D. Quindi, gli ucraini dovrebbero aspettare fino alla “revisione della Russia”?
R. “Beh, è ​​facile per me dirlo finché vivo a Washington. Il prossimo mese vado in Georgia e i georgiani mi grideranno che non ci sono cambiamenti nella politica statunitense. Penso che sia come lo scenario degli Stati baltici, che a un certo punto ci sarà il governo russo che farà il calcolo dei suoi interessi. Non riesco a pensare ad uno scenario più rapido, o più prevedibile. Potrei sbagliarmi.”

D. Pensi che, al posto del Memorandum di Budapest, sarebbe stato meglio fare un trattato tra gli Stati Uniti e l’Ucraina sul modello del patto di difesa tra gli Stati Uniti e il Giappone? Un atto del genere avrebbe fermato la Russia?

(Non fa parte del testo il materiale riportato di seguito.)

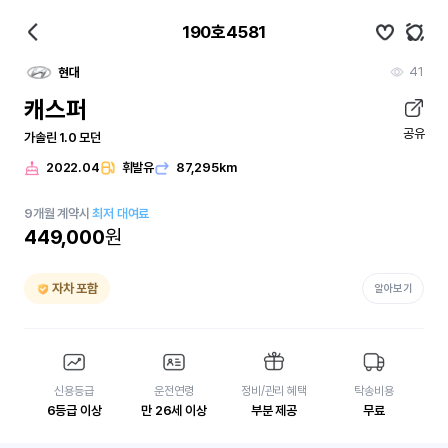
190호4581
41
현대
캐스퍼
공유
가솔린 1.0 모던
2022.04
휘발유
87,295km
9
개월
계약시
최저 대여료
449,000
원
자차 포함
알아보기
신용등급
운전연령
정비/관리 혜택
탁송비용
6등급 이상
만 26세 이상
부분 제공
무료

R. “Ho avuto tali conversazioni durante i miei incontri con dei colleghi ucraini, ma non so se questa questione sia considerata negli Stati Uniti. Non credo che un simile patto avrebbe fermato la Russia e nemmeno se lo si mettesse in piedi adesso. Mi sembra che le cosiddette DNR e LNR siano un progetto di Putin. Pertanto ci sarà bisogno di un altro leader russo che cambi la posizione di questo tema. Immagino che abbia investito molto in questo progetto. D’altra parte, quando vincerà le elezioni presidenziali del prossimo anno, avrà posizioni ancora più forti all’interno del paese. Cioè, lui avrebbe potuto permettersi considerevoli concessioni se avesse voluto, senza l’intervento delle sanzioni o di altri motivi. Ora dobbiamo solo aspettare la realtà”.

D. Come pensi che la crisi nucleare coreana possa essere risolta?

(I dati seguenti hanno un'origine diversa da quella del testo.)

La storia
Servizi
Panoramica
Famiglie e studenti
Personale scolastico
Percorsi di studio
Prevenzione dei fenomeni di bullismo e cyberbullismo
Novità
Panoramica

“La soluzione della Corea è chiara per me: cambiamento di regime nel Nord e la riunificazione con il Sud. Questa è la soluzione, ma come ci si arriva, non lo so. È come il problema dell’Ucraina e della Russia. Adesso, c’è un elevato rischio per un confronto, perché le capacità della Corea del Nord sono aumentate, e per quanto ne sappiamo, gli Stati Uniti questa volta sotto Trump, hanno considerato una gamma molto ampia di politiche, più di quello che facevano prima. Si sono anche chiesti di come dare armi nucleari alla Corea del Sud o, viceversa, se Trump magari negoziasse con Kim Jong-un. Ma alla fine, gli Stati Uniti sono tornati sulle stesse politiche di sempre: basandosi su tre pilastri. Uno sono le sanzioni: applichiamo sanzioni che cercano di mettere molta pressione sul governo nordcoreano ed esercitano pressioni su altri governi che si occupano della Corea del Nord; due, la diplomazia: lavorare a stretto contatto con la Corea del Sud e il Giappone come alleati, ma anche provare a operare con la Russia e soprattutto la Cina per cercare di avere alcune leve di influenza sulla Corea del Nord; terzo, la cooperazione militare, e questo è un po’ più ampio che in passato: costruire le difese missilistiche statunitensi nella Corea del Sud; più esercitazioni militari; ora si sta discutendo di dare alla Corea del Sud e al Giappone una maggiore capacità di lanciare armi offensive di modo che possano essere usate per prevenire, distruggere, o almeno eliminare molti dei sistemi minacciosi presenti nella regione”.